TASK TO CARRY OUT — Please retype the listing below exactly as it stands, skipping any pictures.

AVAILABLE RECORDS —
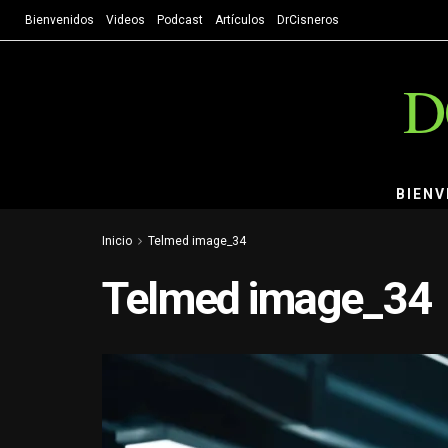
Bienvenidos
Videos
Podcast
Artículos
DrCisneros
D
BIENV
Inicio
Telmed image_34
Telmed image_34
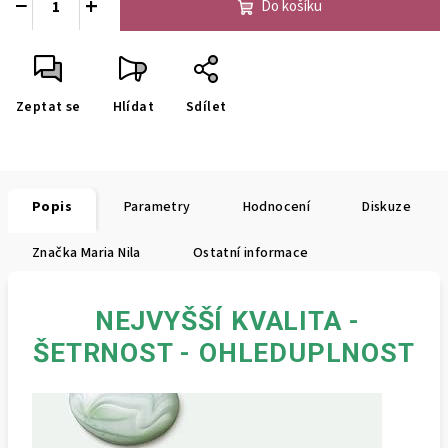
−
+
Do košíku
Zeptat se
Hlídat
Sdílet
Popis
Parametry
Hodnocení
Diskuze
Značka
Maria Nila
Ostatní informace
NEJVYŠŠÍ KVALITA -
ŠETRNOST - OHLEDUPLNOST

TASK RESULT —
Bienvenidos
Videos
Podcast
Artículos
DrCisneros
D
BIENV
Inicio
Telmed image_34
Telmed image_34
−
+
Do košíku
Zeptat se
Hlídat
Sdílet
Popis
Parametry
Hodnocení
Diskuze
Značka
Maria Nila
Ostatní informace
NEJVYŠŠÍ KVALITA -
ŠETRNOST - OHLEDUPLNOST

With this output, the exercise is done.